Guy Bouchard

Parution : imagine… 44, Montréal, 1988, p. 63-87.

Convaincu que le féminisme comporte une dimension utopique parce qu’il présuppose la déconstruction de la société patriarcale et exprime le souhait d’une société meilleure, Guy Bouchard se propose de voir si les utopies ont rempli une fonction historiogène dans la propagation de cette hétéropolitique. Il définit au préalable la place de l’utopie par rapport à la science-fiction. Il identifie cinq positions théoriques possibles : 1) l’exclu­sion (l’utopie, contrairement à la SF, ne se préoccupe du futur que pour critiquer la société actuelle et en tirer des leçons morales, selon Asimov) ;  2) l’intersection (à condition que l’utopie propose des inventions, fonde­ment sur lequel repose la conception de la SF pour Bailey) ; 3) l’identification (la SF est la forme moderne de l’utopie, selon Jacques Sternberg) ; 4) l’inclusion ascendante (l’utopie est le sous-genre socio­politique de la SF, selon Darko Suvin) ; et 5) l’inclusion descendante (la SF est la fille cadette de l’utopie, aux yeux de Cioranescu). Bouchard se rallie à la conception de Suvin en précisant toutefois que « le thème sociopolitique n’est utopique que s’il est idéalisé positivement ou négativement » (société meilleure ou pire que la société de référence).  Il restreint la notion d’utopie aux seules incarnations fictives du thème sociopolitique, utilisant pour les autres textes (théoriques) les termes para-utopie et péri-utopie.

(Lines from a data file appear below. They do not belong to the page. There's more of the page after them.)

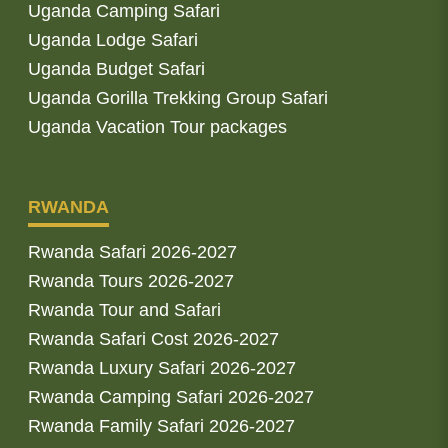
Uganda Camping Safari
Uganda Lodge Safari
Uganda Budget Safari
Uganda Gorilla Trekking Group Safari
Uganda Vacation Tour packages
RWANDA
Rwanda Safari 2026-2027
Rwanda Tours 2026-2027
Rwanda Tour and Safari
Rwanda Safari Cost 2026-2027
Rwanda Luxury Safari 2026-2027
Rwanda Camping Safari 2026-2027
Rwanda Family Safari 2026-2027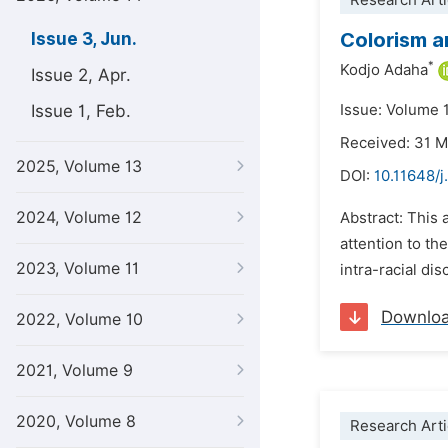
Research Arti
Colorism a
Issue 3, Jun.
*
Kodjo Adaha
Issue 2, Apr.
Issue 1, Feb.
Issue: Volume 
Received: 31 
2025, Volume 13
DOI:
10.11648/j
2024, Volume 12
Abstract: This 
attention to th
2023, Volume 11
intra-racial di
Downlo
2022, Volume 10
2021, Volume 9
2020, Volume 8
Research Arti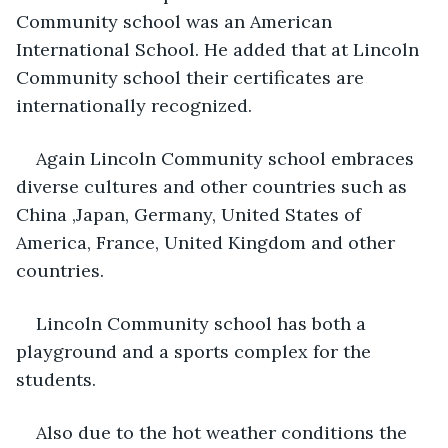
Community school was an American 
International School. He added that at Lincoln 
Community school their certificates are 
internationally recognized.
Again Lincoln Community school embraces 
diverse cultures and other countries such as 
China ,Japan, Germany, United States of 
America, France, United Kingdom and other 
countries.
Lincoln Community school has both a 
playground and a sports complex for the 
students.
Also due to the hot weather conditions the 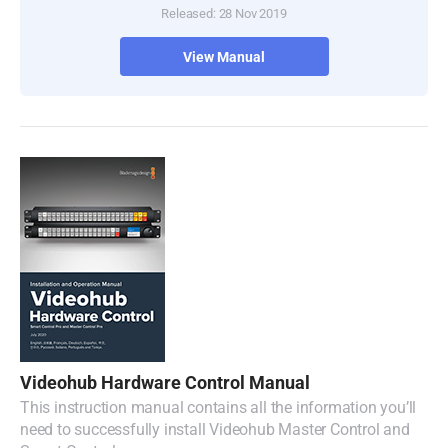
Released: 28 Nov 2019
Turkey
View Manual
UAE
Ukraine
United Kingdom
United States
Videohub Hardware Control Manual
This instruction manual contains all the information you’ll
need to successfully install Videohub Master Control and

Dans la deuxième partie de son étude, le théoricien et philosophe de l’Université Laval s’applique à démontrer que les utopies féministes récen­tes ont contribué à une mutation du sous-genre et à une transformation de la SF traditionnelle. Une analyse de l’image du personnage féminin dans la SF et l’utopie masculines l’amène à conclure que la question du rapport entre les sexes a été traitée de façon régressive et conservatrice puisqu’elle s’est exprimée par trois attitudes majeures : 1) le maintien ou l’accentuation des rôles traditionnels ; 2) l’inversion des rôles traditionnels ; 3) l’égalité abstraite. Bouchard se demande si la SF et l’utopie féminines peuvent pro­poser un quatrième modèle, l’égalité concrète. La réponse est oui. Le groupe des 22 utopies féministes publiées entre 1960 et 1983 présente trois modèles de société sans subordination d’un sexe à l’autre : 1) la société sans hommes ; 2) la société androgyne ; et 3) la société bisexuée sans distinction entre les rôles dits masculins et féminins.

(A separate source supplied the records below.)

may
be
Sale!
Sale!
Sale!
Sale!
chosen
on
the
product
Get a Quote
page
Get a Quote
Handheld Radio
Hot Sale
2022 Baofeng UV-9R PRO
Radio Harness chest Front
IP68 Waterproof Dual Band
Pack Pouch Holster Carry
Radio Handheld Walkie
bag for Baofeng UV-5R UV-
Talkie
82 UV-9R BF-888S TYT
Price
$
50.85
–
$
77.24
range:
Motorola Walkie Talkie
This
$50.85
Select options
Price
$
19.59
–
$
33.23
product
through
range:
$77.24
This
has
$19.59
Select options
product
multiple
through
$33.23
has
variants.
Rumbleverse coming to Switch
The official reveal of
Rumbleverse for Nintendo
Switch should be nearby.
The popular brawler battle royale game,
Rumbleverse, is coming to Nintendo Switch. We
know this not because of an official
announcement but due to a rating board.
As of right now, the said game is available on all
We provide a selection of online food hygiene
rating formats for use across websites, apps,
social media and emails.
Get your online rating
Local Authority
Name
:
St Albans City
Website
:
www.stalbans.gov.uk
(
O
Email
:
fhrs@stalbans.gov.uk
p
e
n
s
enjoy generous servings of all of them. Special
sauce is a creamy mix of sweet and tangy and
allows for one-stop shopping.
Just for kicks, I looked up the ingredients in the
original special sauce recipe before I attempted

 Bouchard énumère enfin les causes qui ont rendu possible cette mutation, soit l’essence subversive et potentiellement révolutionnaire de la SF, le glissement du genre des sciences pures aux sciences humaines sous l’impulsion de la revue New Worlds, favorisant ainsi l’accession des femmes (auteures) au genre, et la renaissance du féminisme à la même époque dans presque tous les secteurs de la pensée humaine. Cette analyse est valable également pour l’utopie qui constitue le lieu littéraire par excel­lence de la redéfinition des rôles sexuaux.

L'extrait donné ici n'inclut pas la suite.